The Unified Modeling Language (UML) is an extensive amalgamation of modeling concepts and artifact types initially developed in 1995 by Grady Booch, Ivar Jacobson, and James Rumbaugh while working at Rational Software. Also included in the UML spec was prior work done by Dr. David Harel on the Statechart,

Frame owes its lineage to Statecharts, but builds upon them with significant differences in philosophy and implementation.

  1. Frame is a textual system specification language that can be translated precisely into both code and documentation. In contrast, Statecharts are declared to be a visual formalism and explicitly eschew a textual approach to software modeling.
  2. Frame is precise in the meaning of its notation and defines a reference implementation for each of its features.
  3. Frame introduces new semantics with states and transitions not included in UML.
  4. Frame aspires (an admittedly anthropomorphic statement) to be an information dense symbolic language.
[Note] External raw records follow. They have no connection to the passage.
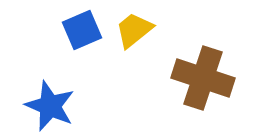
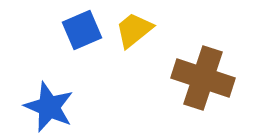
blue star: moved 1 px left, 1 px down
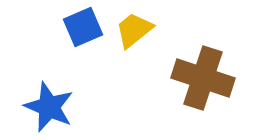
blue square: moved 1 px right, 3 px up
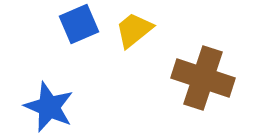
blue square: moved 4 px left, 3 px up
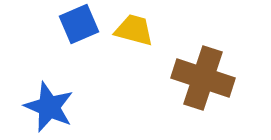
yellow trapezoid: rotated 54 degrees clockwise
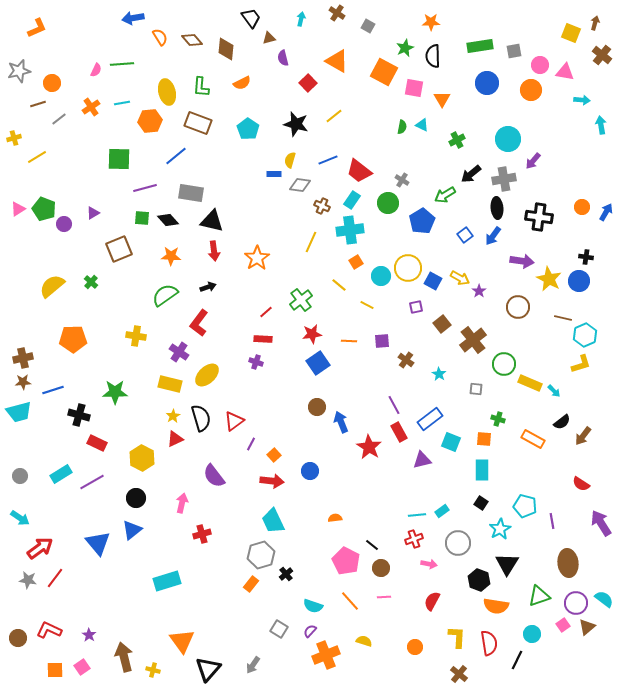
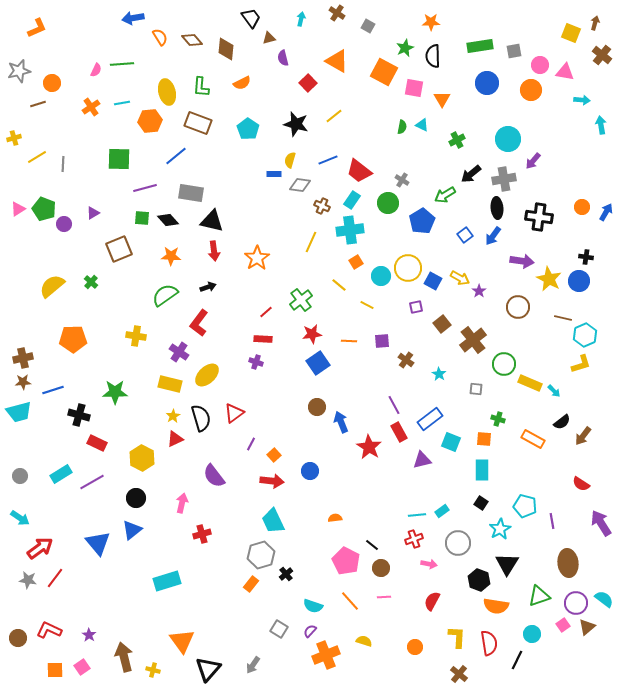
gray line at (59, 119): moved 4 px right, 45 px down; rotated 49 degrees counterclockwise
red triangle at (234, 421): moved 8 px up
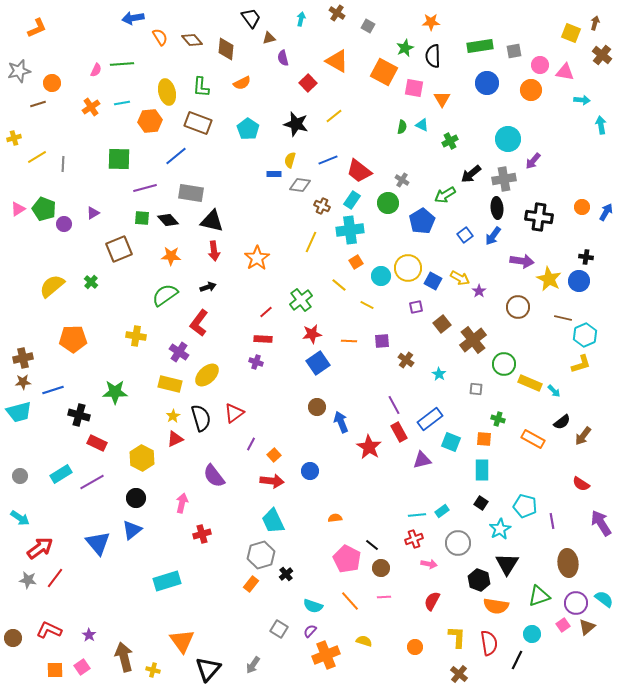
green cross at (457, 140): moved 7 px left, 1 px down
pink pentagon at (346, 561): moved 1 px right, 2 px up
brown circle at (18, 638): moved 5 px left
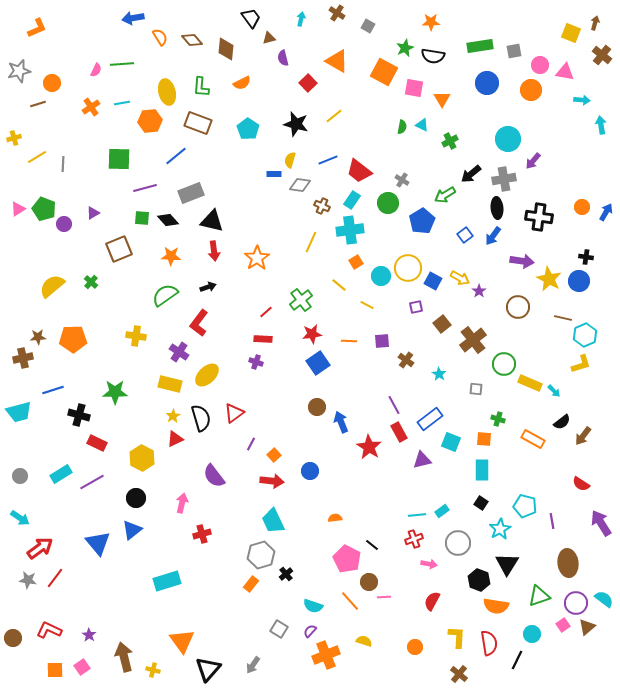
black semicircle at (433, 56): rotated 80 degrees counterclockwise
gray rectangle at (191, 193): rotated 30 degrees counterclockwise
brown star at (23, 382): moved 15 px right, 45 px up
brown circle at (381, 568): moved 12 px left, 14 px down
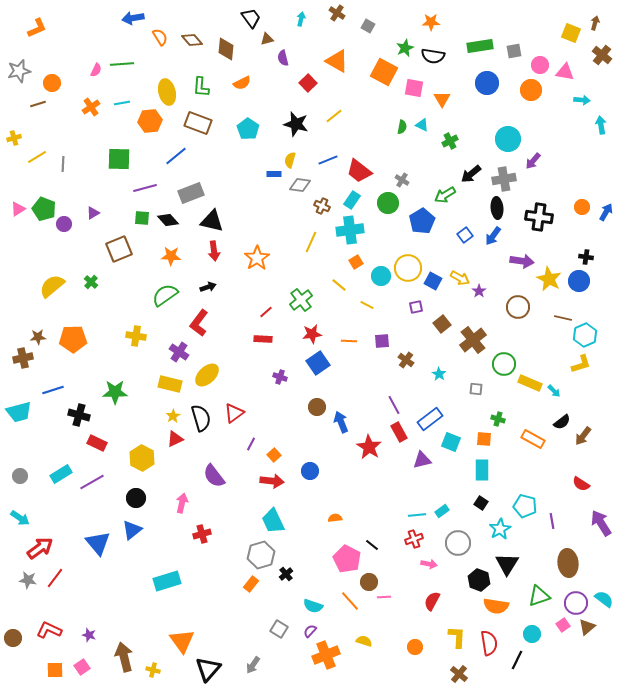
brown triangle at (269, 38): moved 2 px left, 1 px down
purple cross at (256, 362): moved 24 px right, 15 px down
purple star at (89, 635): rotated 16 degrees counterclockwise
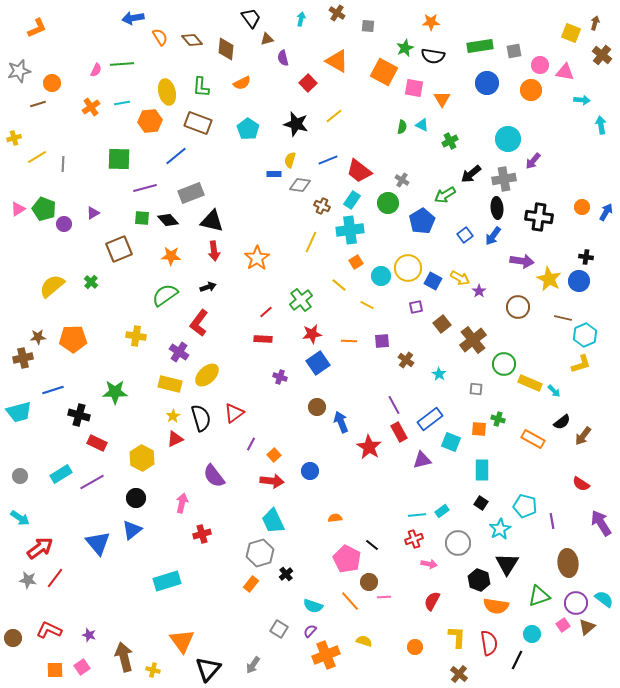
gray square at (368, 26): rotated 24 degrees counterclockwise
orange square at (484, 439): moved 5 px left, 10 px up
gray hexagon at (261, 555): moved 1 px left, 2 px up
While Frame has not realized this goal fully, it is an important part of the charter of the language to evolve in that direction.

We will now discuss the current big new ideas in Frame that push beyond the boundaries of UML notation. Some of these features require the use of a new coding mechanism called the StateContext for implementation, which we will hold off discussing until after all of the new features have been introduced.

Enter Event Parameters

One of the distinct differences of programming state-oriented software is the challenge of passing data between states. This situation can arise when an event occurs in one state that includes data that needs to be processed in another. The usual, very workable solution is to simply cache the data somewhere, transition and then pick the data up in the new state.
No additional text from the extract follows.